Oh, I get that this may sound a little idealistic, a little airy-fairy, like some deodorant is going to solve the problems of substandard housing, substandard mental health-care, and just flat out bad luck that beats people down, but if we are living as if grace is true, then what our preschoolers are doing is nothing less than the exhibition of the kingdom of heaven to the world.
As long as we speak a word of grace to a hurting world, we need never worry about relevance.
And yes, this is completely impractical.
But it is how God is working redemption in the world. And it is the Holy Spirit drawing, tugging, pulling, cramming us forward to be God’s people.
And here’s the truth of it all: every one of us will need to see redemption sometime.

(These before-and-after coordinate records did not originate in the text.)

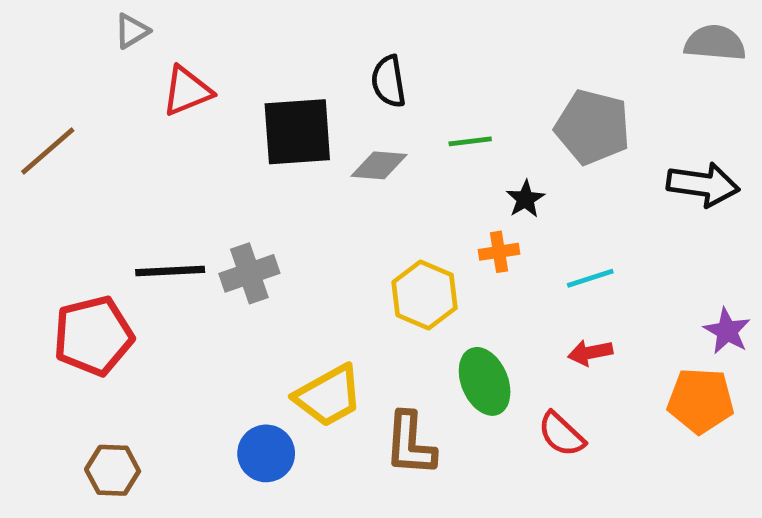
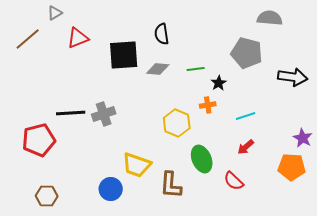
gray semicircle: (715, 43) -> (270, 18), moved
green line: (470, 141) -> (196, 69), moved
brown line: (48, 151) -> (28, 39), moved
red arrow: (590, 353) -> (246, 147), turned -30
yellow trapezoid: (329, 396) -> (137, 165), turned 48

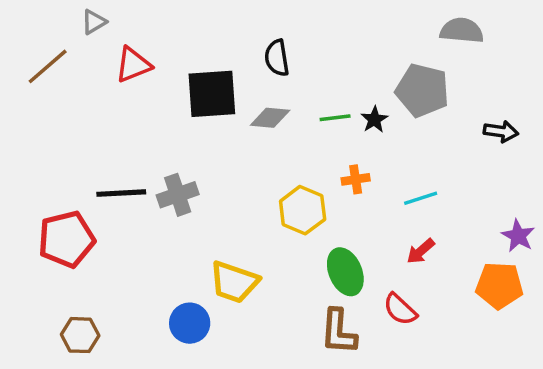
black arrow: (293, 77) -> (501, 131), size x0.7
black star: (219, 83) -> (374, 119), moved
brown L-shape: (171, 185) -> (338, 332), moved

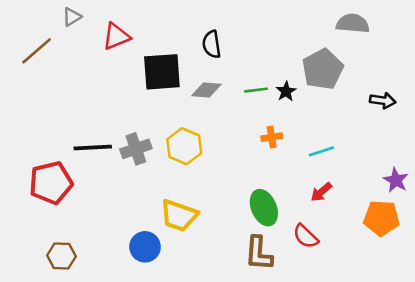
red triangle: (133, 65) -> (116, 36), moved
gray pentagon: (422, 90) -> (323, 69), turned 30
yellow hexagon: (303, 210) -> (184, 146), moved

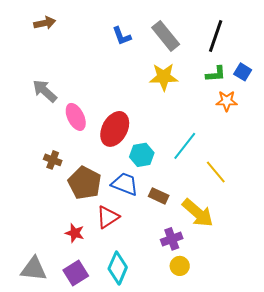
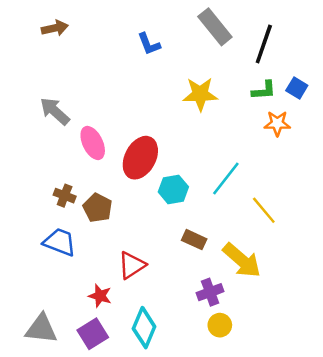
gray rectangle: (166, 36) -> (215, 27), moved
brown pentagon: (85, 183) -> (98, 208), moved, size x0.7
blue trapezoid: (125, 184) -> (60, 242), moved
red star: (75, 233) -> (100, 296), moved

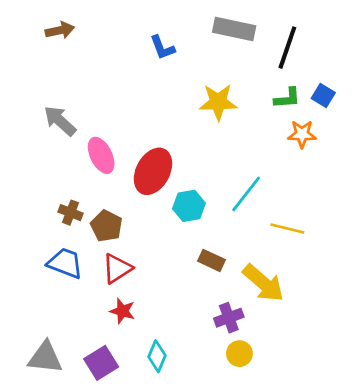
gray rectangle: (215, 27) -> (234, 29), turned -39
yellow line: (264, 210) -> (287, 229), turned -36
red triangle: (132, 265) -> (117, 268), moved
red star: (100, 296) -> (122, 311), moved
cyan diamond: (144, 328) -> (157, 356), size x0.7

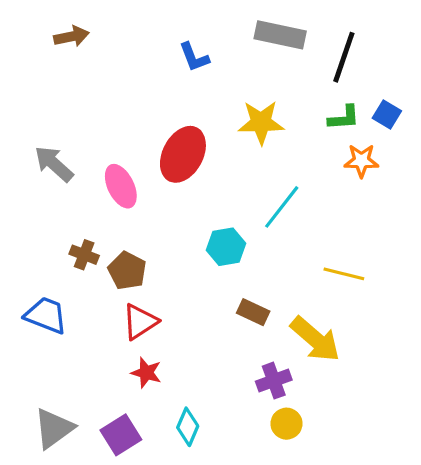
gray arrow: (60, 121) -> (54, 164), moved
red ellipse: (153, 171) -> (183, 154), moved
cyan line: (246, 194) -> (282, 207), moved
blue trapezoid: (65, 263) -> (46, 315), moved
gray triangle: (45, 358) -> (54, 428), turned -42

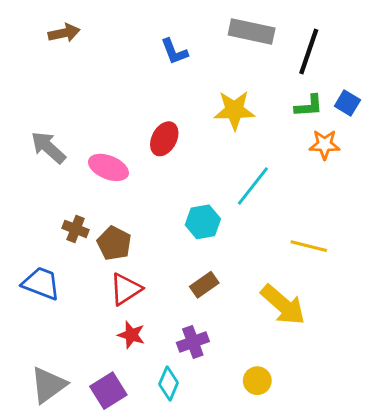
red ellipse: (183, 154) -> (164, 139), size x0.7
pink ellipse: (121, 186) -> (108, 167), turned -42
brown rectangle: (253, 312) -> (204, 285), moved, turned -60
purple cross: (274, 381) -> (193, 342), moved

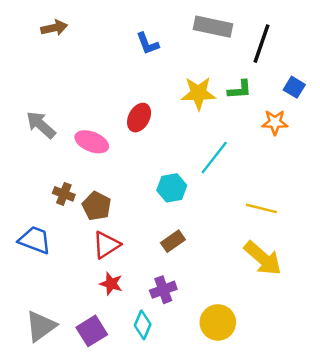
green L-shape: (309, 106) -> (240, 90), moved
yellow arrow: (283, 305) -> (263, 258), moved
yellow circle: (257, 381) -> (218, 322), size x1.5

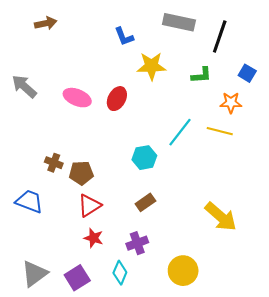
yellow star: (198, 93) -> (151, 66), moved
gray arrow: (41, 125) -> (24, 86), moved
pink ellipse: (92, 142) -> (77, 98), moved
brown pentagon: (97, 206) -> (81, 173), turned -30
yellow line: (261, 208) -> (220, 131), moved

That’s the difference between believing in Zeus or Jupiter and following the Christian faith – God’s grace is the healing word that brings redemption.
I think Anne Lamott puts it better than I do with this story:
A police officer was driving his beat and he noticed a young girl in distress. What was clear was that she was lost. So he stopped the car, and got out, and said, “little girl, I will take you home if you will tell me your address.” Well, she couldn’t remember her address, and she was inconsolable. So the officer got her in the car and said, “we’ll just drive around and maybe you will remember it.” Well, they drove and drove and she couldn’t remember it, she just couldn’t remember it. The longer they drove the more upset she became because in her young mind, she was never going to get home. And then there was a moment that was perfect, pure peace, relief flooded into her eyes, and she said, “you can let me out now. I see the steeple of my church, and I know the way home from here.”
That is what church is for.
In the name of the Father, and of the Son, and of the Holy Ghost, Amen.